Simon Ehammer: La superestrella del heptatlón en busca del oro – drama familiar y rumores de récord mundial
Cuando alguien arranca con la misma fuerza que Simon Ehammer en esta primera jornada del Mundial, está permitido empezar a soñar en grande con el oro. Si les soy sincero, llevo años cubriendo estas competiciones, pero lo que este atleta de Appenzell ha hecho sobre la pista de tartán tiene algo especial. Lidera tras cuatro pruebas, ha logrado un récord mundial en salto de longitud y ya no mira solo al podio: este tipo va a por todas. ¿Y qué les digo? Le veo con capacidad suficiente para hacer temblar a los favoritos.
El salto de la noche: 8.41 metros y un mensaje claro
Claro, en el heptatlón al final lo que cuenta es la puntuación, pero este salto de longitud fue un aviso para toda la competencia. Con 8.41 metros no solo superó a sus rivales, sino que también mejoró su propio récord mundial en pruebas combinadas. Esto ya no es un atleta normal; es alguien que sabe que, cuando saca lo mejor de sí, es imbatible. Se le nota en la tensión corporal, en esa voluntad indomable: nada le falla. Solo rinde al máximo.
Lo vi después de la competición, tomándose un momento para respirar. Sin quejas sobre el apretado horario, sin lamentarse por el tiempo. Su concentración es absoluta. Y eso es precisamente lo que le hace tan peligroso para los que vienen detrás. Ellos tienen ahora un hueso duro de roer.

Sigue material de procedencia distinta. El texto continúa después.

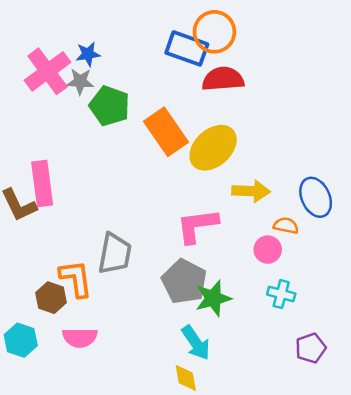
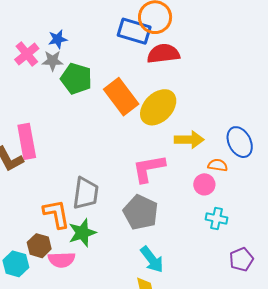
pink cross: (48, 71) -> (27, 54), size x0.7
brown hexagon: (51, 298) -> (39, 246), moved
green star: (213, 298) -> (82, 233), moved

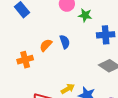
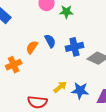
blue cross: (106, 35) -> (74, 47), moved

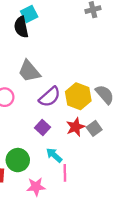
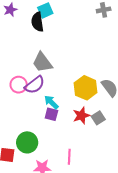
purple semicircle: (50, 97) -> (35, 85), moved
purple square: (43, 127) -> (51, 114), turned -32
cyan arrow: (54, 155) -> (51, 102), moved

La familia en el pub: el otro drama al margen
Una competición así no es solo emocionante para el atleta. A veces, los pequeños dramas ocurren fuera de la pista, y ahí es donde el deporte se vuelve realmente humano. Me he enterado de que la familia de Ehmer quería estar presente. Habrían estado animándole desde la pista, viviendo cada momento con él. Pero por problemas con las entradas, tuvieron que cambiar los planes. Así que parece que estuvieron en un pub, siguiendo el evento por televisión.

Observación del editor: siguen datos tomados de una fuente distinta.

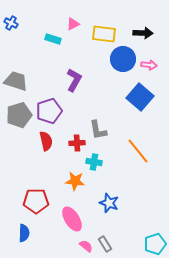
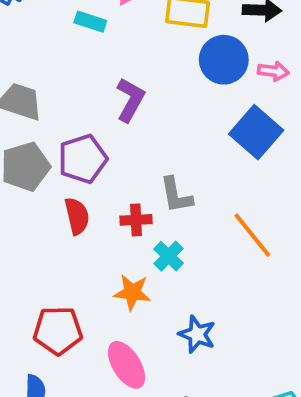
cyan cross: (94, 162) -> (168, 256), turned 35

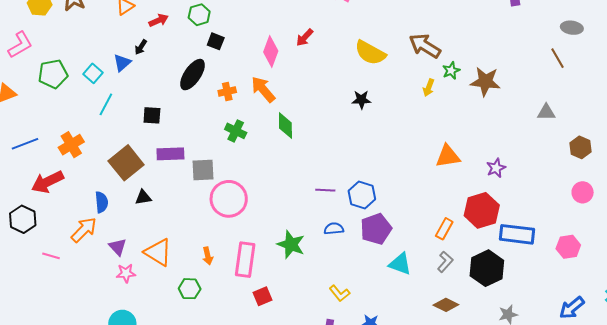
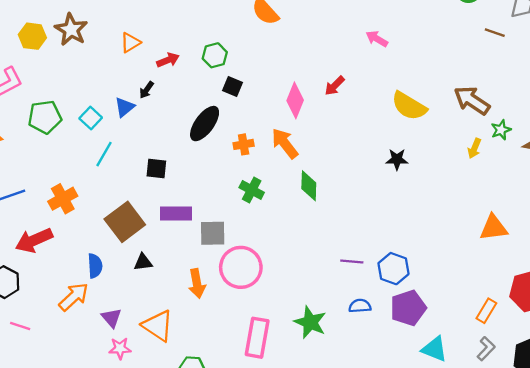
pink line: (51, 256) -> (20, 326), moved
orange arrow: (208, 256) -> (197, 283), moved, size x1.4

Imagínate: tu hijo, tu pareja, luchando por el título más importante de su carrera, y tú tienes que animarle a distancia. Es duro, pero también muestra lo humildes que son. Sin montar un número, sin hacer un drama: simplemente animando desde la distancia. Y eso define el carácter de estos atletas suizos de élite. Mantienen los pies en la tierra, incluso cuando están volando.
Lo más destacado de la primera jornada:
- Récord mundial en salto de longitud: 8.41 metros – no fue solo bueno, fue un dominio absoluto.

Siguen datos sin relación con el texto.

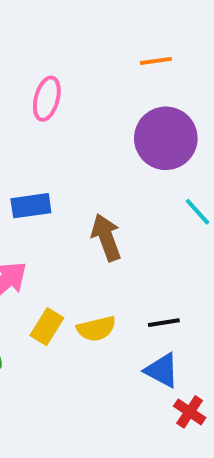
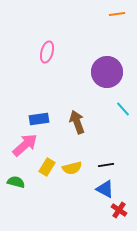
orange line: (156, 61) -> (117, 14), moved
blue rectangle: (31, 206) -> (39, 119), moved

- Liderato tras el día 1: Con una puntuación que le sitúa claramente en la senda del oro.
- Nervios de acero: También en los 100 metros lisos y en el lanzamiento de peso demostró que rinde bajo presión.
- La familia a su espalda: Aunque no estén en el estadio, el apoyo desde casa le impulsa.
Segunda jornada: todo es posible
Ahora es cuando se pone realmente interesante. Mañana le esperan los vallas, el disco, el salto con pértiga y, para finalizar, los 1000 metros. Son pruebas que se le dan bien a Ehammer, pero en las que sus rivales también pueden dar la sorpresa. Ya he hablado con algunos conocedores que opinan: si logra trasladar su potencia de salto al salto con pértiga, el récord mundial estará en peligro. No quiero ponerle más presión, pero la cifra que se baraja no es para nada irreal.
Una cosa es segura: Simon Ehammer es, sin duda, el atleta más emocionante que tenemos ahora mismo en el atletismo suizo. Y si logra encontrar su ritmo, podríamos estar ante un momento histórico. Seguiré muy de cerca lo que pase, y ustedes deberían hacer lo mismo. Será un final que no se pueden perder.
Permanezcan atentos – este chico de oro todavía no ha dicho su última palabra.